Klopftöne aus dem Vakuum
Die Sozialdemokratie bemüht sich, das Grenzgängertum des Innenministers für einen Genesungsschub in eigener Sache zu nutzen. Das wird nicht reichen.
Die SPÖ kündigt einen Misstrauensantrag gegen Herbert Kickl an und fordert offen den Rücktritt des Innenministers. So etwas gehört zum politischen Betrieb und ist insofern erwähnenswert, als eine Vermisstenanzeige aufgehoben werden kann. Pamela Rendi-wagner: Es gibt sie noch.
Das Misstrauen, das sich Kickl mit seinen ewigen Missverständnissen erarbeitet hat, wird im Parlament keine Mehrheit finden. Da er Teil des blauen Bauplans ist, bleibt er auch in Zukunft eine Prüfung für das Land. Vergessen wird, dass Kickl bei aller Empörung mit diesem Land und dessen Aggregatzustand schon auch etwas zu tun hat. Er steht für das Rabiate und allzeit Ressentimentbereite in der Bevölkerung. Erstmals findet es in einer Regierung ein Abbild. So hoch ist der aggressive, gegen die anderen gerichtete Zorn noch nie gestiegen.
Die SPÖ will die Front gegen den Minister nutzen, um sich als Oppositionskraft neu aufzuladen. Die Inszenierung als moralisches Gegengewicht wird für die Genesung nicht reichen, weil sie das Grundproblem der Partei nicht löst. Die Regierung verfügt über eine in sich geschlossene, abgedichtete Erzählung, die sie in einfacher Sprache und Logik repetiert und abwandelt. Diese Erzählung handelt von Identität und Verlustängsten, sie ist entgegen aller Rhetorik keine Reformerzählung, jedenfalls bisher nicht.
Die Sozialdemokratie hat keine solche geschlossene Gegenerzählung.
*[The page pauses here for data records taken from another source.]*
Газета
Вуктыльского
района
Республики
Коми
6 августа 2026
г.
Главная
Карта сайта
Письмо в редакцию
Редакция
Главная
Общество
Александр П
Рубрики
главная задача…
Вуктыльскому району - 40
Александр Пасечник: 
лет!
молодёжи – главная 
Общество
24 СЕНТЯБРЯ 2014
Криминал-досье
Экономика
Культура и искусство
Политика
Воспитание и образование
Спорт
Ihr bleiben daher nur die rituellen Gegen-reflexe, die die Not vergrößern. Am sichtbarsten offenbart sich diese Mechanik beim M-thema, der Migration. Schon Christian Kern hat sich in dieser Frage, die trotz sinkender Zahlen für viele Bürger virulent bleibt, ans entgegengesetzte Ufer treiben lassen. Harte Ideologie wurde mit gesinnungsethischer Gegenideologie beantwortet statt mit nüchterner Pragmatik.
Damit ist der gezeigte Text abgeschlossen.